» **Problem requirements**: Each line of the data below holding the word "film" must be copied.

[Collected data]
● ● ●

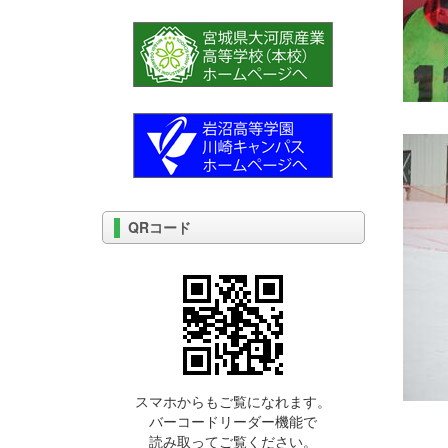
QRコード
スマホからもご覧になれます。
バーコードリーダー機能で
読み取ってご覧ください。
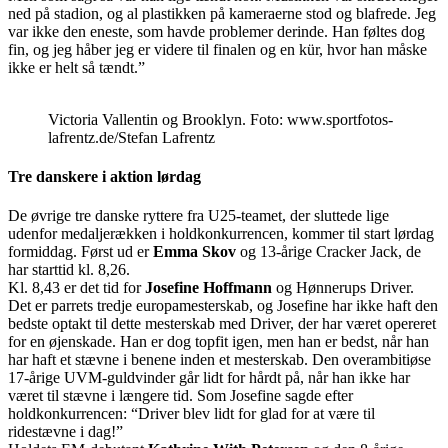
ned på stadion, og al plastikken på kameraerne stod og blafrede. Jeg
var ikke den eneste, som havde problemer derinde. Han føltes dog
fin, og jeg håber jeg er videre til finalen og en kür, hvor han måske
ikke er helt så tændt.”
Victoria Vallentin og Brooklyn. Foto: www.sportfotos-
lafrentz.de/Stefan Lafrentz
Tre danskere i aktion lørdag
De øvrige tre danske ryttere fra U25-teamet, der sluttede lige
udenfor medaljerækken i holdkonkurrencen, kommer til start lørdag
formiddag. Først ud er
Emma Skov
og 13-årige Cracker Jack, de
har starttid kl. 8,26.
Kl. 8,43 er det tid for
Josefine Hoffmann
og Hønnerups Driver.
Det er parrets tredje europamesterskab, og Josefine har ikke haft den
bedste optakt til dette mesterskab med Driver, der har været opereret
for en øjenskade. Han er dog topfit igen, men han er bedst, når han
har haft et stævne i benene inden et mesterskab. Den overambitiøse
17-årige UVM-guldvinder går lidt for hårdt på, når han ikke har
været til stævne i længere tid. Som Josefine sagde efter
holdkonkurrencen: “Driver blev lidt for glad for at være til
ridestævne i dag!”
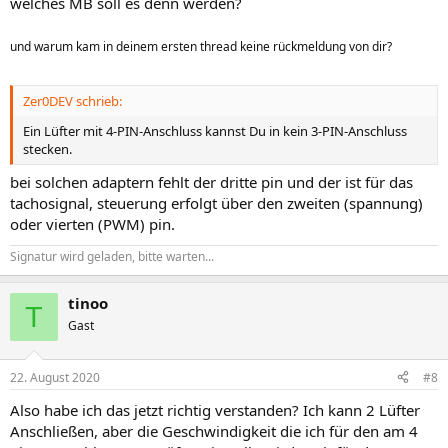
welches MB soll es denn werden?
und warum kam in deinem ersten thread keine rückmeldung von dir?
Zer0DEV schrieb:
Ein Lüfter mit 4-PIN-Anschluss kannst Du in kein 3-PIN-Anschluss
stecken.
bei solchen adaptern fehlt der dritte pin und der ist für das
tachosignal, steuerung erfolgt über den zweiten (spannung)
oder vierten (PWM) pin.
Signatur wird geladen, bitte warten...
tinoo
T
Gast
22. August 2020
#8
Also habe ich das jetzt richtig verstanden? Ich kann 2 Lüfter
Anschließen, aber die Geschwindigkeit die ich für den am 4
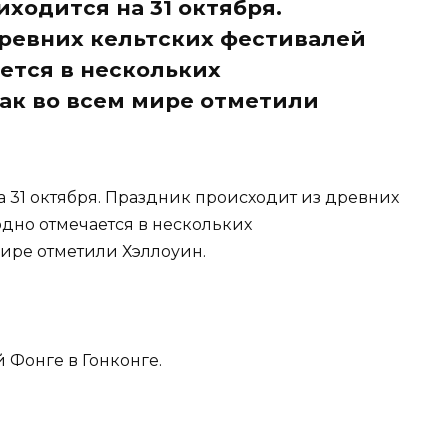
ходится на 31 октября.
ревних кельтских фестивалей
ется в нескольких
 как во всем мире отметили
 31 октября. Праздник происходит из древних
одно отмечается в нескольких
 мире отметили Хэллоуин.
 Фонге в Гонконге.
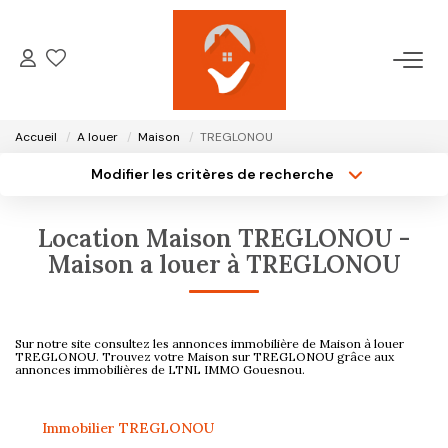
ACCUEIL
Accueil
A louer
Maison
TREGLONOU
NOTRE AGENCE
Modifier les critères de recherche
Type de transaction
Localisation
Acheter
Localisation
VENTES
Location Maison TREGLONOU -
Type de bien
Surface min
Sélectionnez...
Maison a louer à TREGLONOU
LOCATIONS
Plus de critères
Budget max
GESTION LOCATIVE
Sur notre site consultez les annonces immobilière de Maison à louer
Créer une alerte
TREGLONOU. Trouvez votre Maison sur TREGLONOU grâce aux
annonces immobilières de LTNL IMMO Gouesnou.
ESTIMATION
Immobilier TREGLONOU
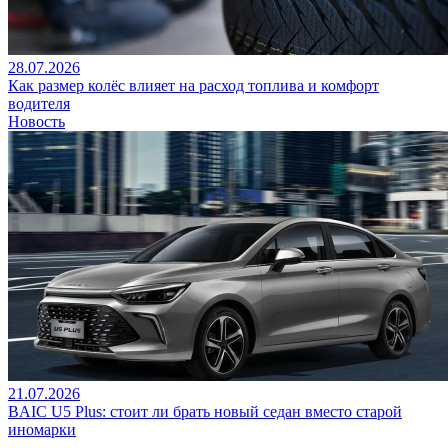
28.07.2026
Как размер колёс влияет на расход топлива и комфорт
водителя
Новость
21.07.2026
BAIC U5 Plus: стоит ли брать новый седан вместо старой
иномарки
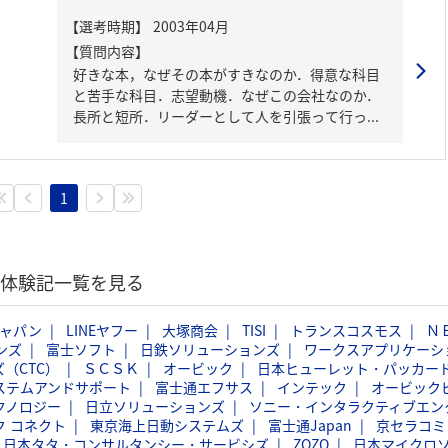
【質問内容】
好きな本，なぜその本がすきなのか．得意な科目
と苦手な科目．志望動機．なぜこの会社なのか．
長所と短所．リーダーとして人を引張って行っ...
1
選考体験記一覧を見る
ジャパン
LINEヤフー
大塚商会
TISI
トランスコスモス
Ｎ
ンズ
富士ソフト
日鉄ソリューションズ
ワークスアプリケーシ
（CTC）
ＳＣＳＫ
オービック
日本ヒューレット・パッカー
ステムアンドサポート
富士通エフサス
インテック
オービック
クノロジー
日立ソリューションズ
ソニー・インタラクティブエン
ク コネクト
東京海上日動システムズ
富士通Japan
京セラコミ
日本タタ・コンサルタンシー・サービシズ
ZOZO
日本マイクロ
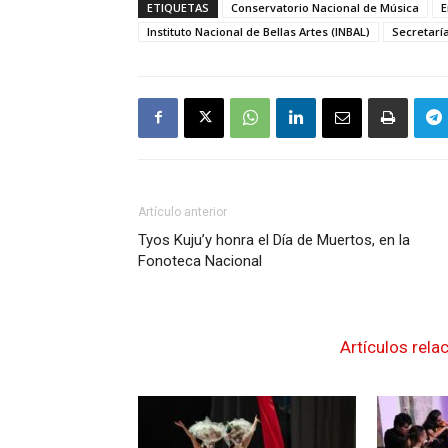
ETIQUETAS
Conservatorio Nacional de Música
E
Instituto Nacional de Bellas Artes (INBAL)
Secretarí
Artículo anterior
Tyos Kuju’y honra el Día de Muertos, en la
Fonoteca Nacional
Artículos rela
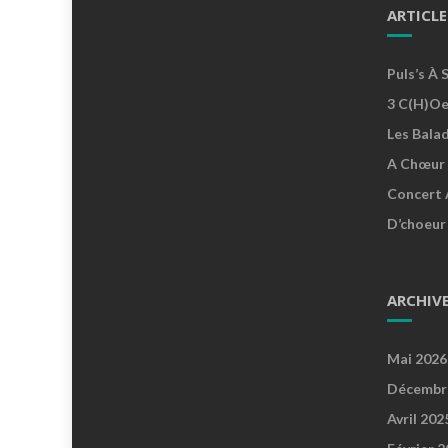
ARTICLE
Puls’s À 
3 C(h)oe
Les Bala
A Chœur 
Concert 
D’choeur
ARCHIV
Mai 2026
Décembr
Avril 202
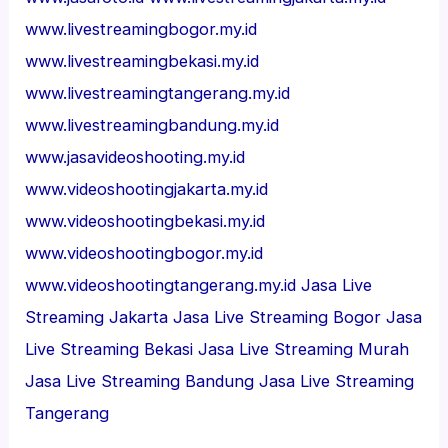
www.livestreamingbogor.my.id
www.livestreamingbekasi.my.id
www.livestreamingtangerang.my.id
www.livestreamingbandung.my.id
www.jasavideoshooting.my.id
www.videoshootingjakarta.my.id
www.videoshootingbekasi.my.id
www.videoshootingbogor.my.id
www.videoshootingtangerang.my.id
Jasa Live
Streaming Jakarta
Jasa Live Streaming Bogor
Jasa
Live Streaming Bekasi
Jasa Live Streaming Murah
Jasa Live Streaming Bandung
Jasa Live Streaming
Tangerang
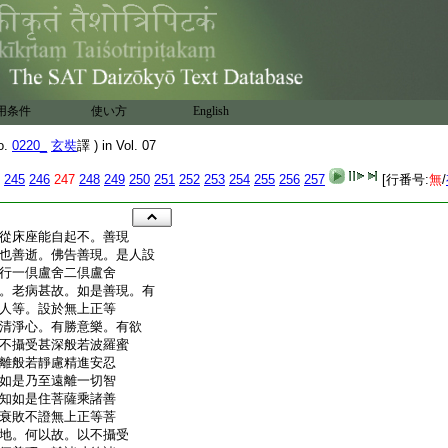
用条件
使い方
English
o.
0220_
玄奘
譯 ) in Vol. 07
245
246
247
248
249
250
251
252
253
254
255
256
257
[行番号:
無
/
從床座能自起不。善現
也善逝。佛告善現。是人設
行一倶盧舍二倶盧舍
。老病甚故。如是善現。有
人等。設於無上正等
清淨心。有勝意樂。有欲
不攝受甚深般若波羅蜜
離般若靜慮精進安忍
如是乃至遠離一切智
知如是住菩薩乘諸善
衰敗不證無上正等菩
地。何以故。以不攝受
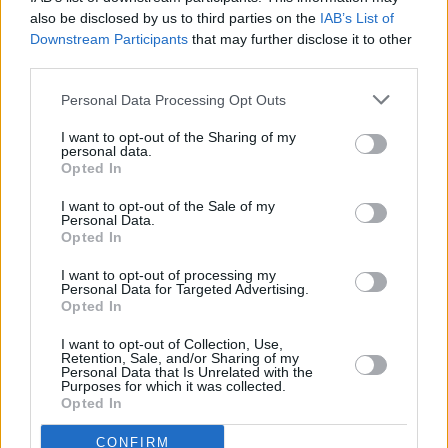
...
also be disclosed by us to third parties on the
IAB’s List of
Downstream Participants
that may further disclose it to other
Ελλάδα
-
06 Αυγούστου 2026
third parties.
Στ. Παπασταύρου: Άμεσα έργα
Personal Data Processing Opt Outs
προστασίας και αναδάσωση
στη δυτική Αττική
I want to opt-out of the Sharing of my
personal data.
Η άμεση προστασία της Δυτικής
Opted In
Αττικής μετά τη μεγάλη πυρκαγιά, η ...
Ελλάδα
-
06 Αυγούστου 2026
I want to opt-out of the Sale of my
Personal Data.
Opted In
Η Β. Κορέα εξαπέλυσε βλήμα
προς τη θάλασσα της
I want to opt-out of processing my
Ιαπωνίας
Personal Data for Targeted Advertising.
Opted In
Η Βόρεια Κορέα εξαπέλυσε σήμερα
βλήμα προς τη θάλασσα ανατολικά τ ...
I want to opt-out of Collection, Use,
Διεθνή
-
06 Αυγούστου 2026
Retention, Sale, and/or Sharing of my
Personal Data that Is Unrelated with the
Purposes for which it was collected.
Opted In
ΔΗΜΟΦΙΛΗ ΑΡΘΡΑ
CONFIRM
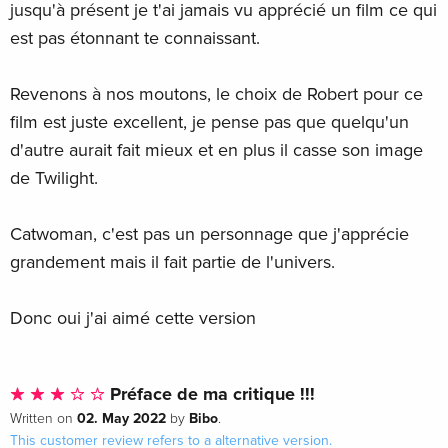
jusqu'à présent je t'ai jamais vu apprécié un film ce qui
est pas étonnant te connaissant.
Revenons à nos moutons, le choix de Robert pour ce
film est juste excellent, je pense pas que quelqu'un
d'autre aurait fait mieux et en plus il casse son image
de Twilight.
Catwoman, c'est pas un personnage que j'apprécie
grandement mais il fait partie de l'univers.
Donc oui j'ai aimé cette version
Préface de ma critique !!!
02. May 2022
Bibo
Written on
by
.
This customer review refers to a
alternative version
.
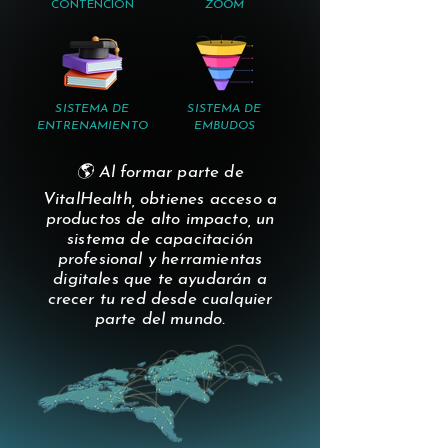
CONTENCIÓN
ZOOM
SISTEMA DE
SISTEMA DE
ENTRENAMIENTO
EMBUDOS
🌎 Al formar parte de
VitalHealth, obtienes acceso a
productos de alto impacto, un
sistema de capacitación
profesional y herramientas
digitales que te ayudarán a
crecer tu red desde cualquier
parte del mundo.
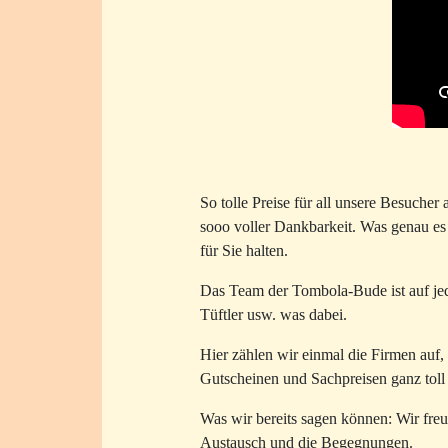
So tolle Preise für all unsere Besucher
sooo voller Dankbarkeit. Was genau es 
für Sie halten.
Das Team der Tombola-Bude ist auf jede
Tüftler usw. was dabei.
Hier zählen wir einmal die Firmen auf
Gutscheinen und Sachpreisen ganz toll 
Was wir bereits sagen können: Wir freu
Austausch und die Begegnungen.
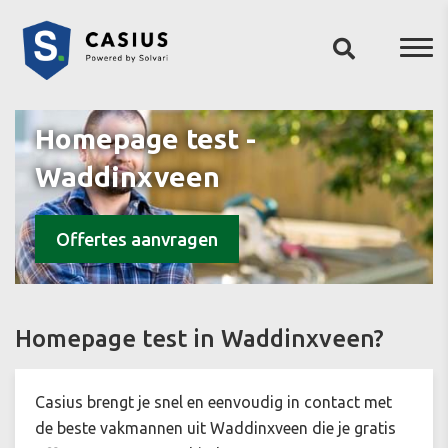
Homepage test -
Waddinxveen
Offertes aanvragen
Homepage test in Waddinxveen?
Casius brengt je snel en eenvoudig in contact met
de beste vakmannen uit Waddinxveen die je gratis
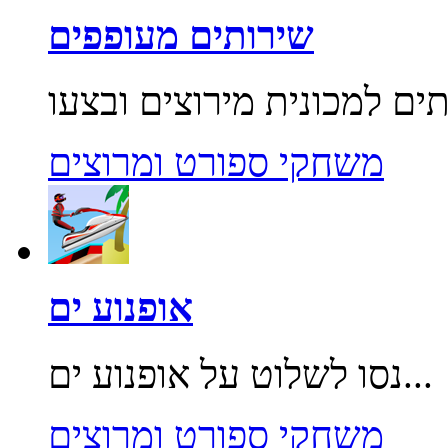
שירותים מעופפים
משחקי ספורט ומרוצים
אופנוע ים
נסו לשלוט על אופנוע ים...
משחקי ספורט ומרוצים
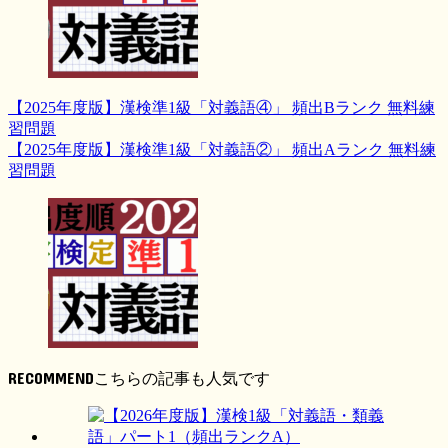
【2025年度版】漢検準1級「対義語④」 頻出Bランク 無料練
習問題
【2025年度版】漢検準1級「対義語②」 頻出Aランク 無料練
習問題
RECOMMEND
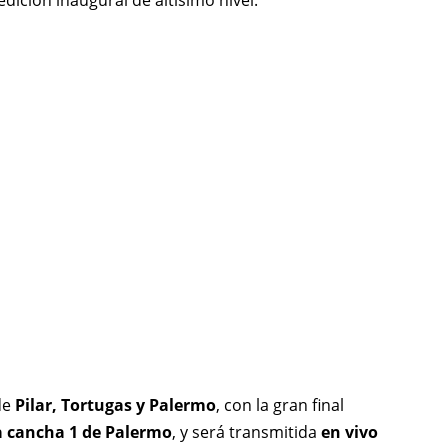
ición inaugural de altísimo nivel:
de
Pilar, Tortugas y Palermo
, con la gran final
la cancha 1 de Palermo
, y será transmitida
en vivo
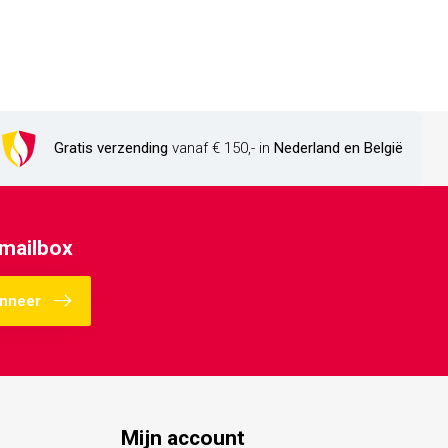
Gratis verzending
vanaf € 150,- in
Nederland en België
 mailbox
nneer
Mijn account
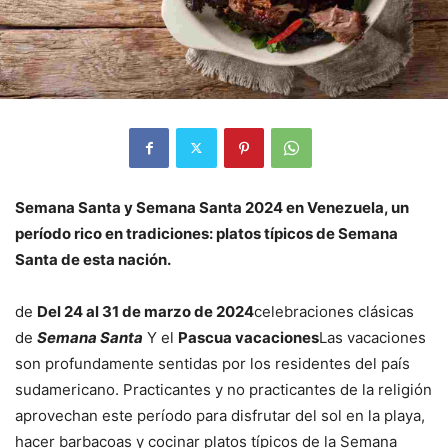
Semana Santa y Semana Santa 2024 en Venezuela, un
período rico en tradiciones: platos típicos de Semana
Santa de esta nación.
de
Del 24 al 31 de marzo de 2024
celebraciones clásicas
de
Semana Santa
Y el
Pascua vacaciones
Las vacaciones
son profundamente sentidas por los residentes del país
sudamericano. Practicantes y no practicantes de la religión
aprovechan este período para disfrutar del sol en la playa,
hacer barbacoas y cocinar platos típicos de la Semana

● ● ●

» **Reply to the exercise**:
jusqu'à présent je t'ai jamais vu apprécié un film ce qui
film est juste excellent, je pense pas que quelqu'un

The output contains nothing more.